* Problem requirements *
Retrieve all lines below that have the string "Fitness".

╭──

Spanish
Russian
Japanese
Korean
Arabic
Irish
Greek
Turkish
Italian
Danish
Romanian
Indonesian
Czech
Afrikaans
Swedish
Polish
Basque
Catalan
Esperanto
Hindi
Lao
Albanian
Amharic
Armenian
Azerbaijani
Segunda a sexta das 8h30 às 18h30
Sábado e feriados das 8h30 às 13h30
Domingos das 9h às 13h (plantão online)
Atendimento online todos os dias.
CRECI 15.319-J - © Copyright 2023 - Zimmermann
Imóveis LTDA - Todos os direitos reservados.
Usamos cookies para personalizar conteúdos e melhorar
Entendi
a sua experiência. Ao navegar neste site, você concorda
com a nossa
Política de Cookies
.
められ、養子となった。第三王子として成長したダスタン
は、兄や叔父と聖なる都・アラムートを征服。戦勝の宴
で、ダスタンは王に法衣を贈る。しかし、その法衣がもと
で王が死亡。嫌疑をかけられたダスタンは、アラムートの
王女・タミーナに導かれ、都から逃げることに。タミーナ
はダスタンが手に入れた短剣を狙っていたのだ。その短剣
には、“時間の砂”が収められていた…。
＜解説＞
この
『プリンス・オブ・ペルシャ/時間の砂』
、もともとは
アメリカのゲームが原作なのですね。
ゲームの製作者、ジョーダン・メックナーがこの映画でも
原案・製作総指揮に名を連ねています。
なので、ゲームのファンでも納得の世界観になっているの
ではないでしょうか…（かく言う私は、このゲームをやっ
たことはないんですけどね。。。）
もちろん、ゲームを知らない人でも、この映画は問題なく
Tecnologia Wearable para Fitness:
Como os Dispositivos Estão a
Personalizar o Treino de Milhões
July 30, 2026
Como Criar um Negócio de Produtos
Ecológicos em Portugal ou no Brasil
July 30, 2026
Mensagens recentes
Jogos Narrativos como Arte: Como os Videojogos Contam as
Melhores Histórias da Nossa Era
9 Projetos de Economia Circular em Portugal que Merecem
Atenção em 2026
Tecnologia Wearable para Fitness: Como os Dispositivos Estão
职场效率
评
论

╰──

* Task result *
Tecnologia Wearable para Fitness:
Tecnologia Wearable para Fitness: Como os Dispositivos Estão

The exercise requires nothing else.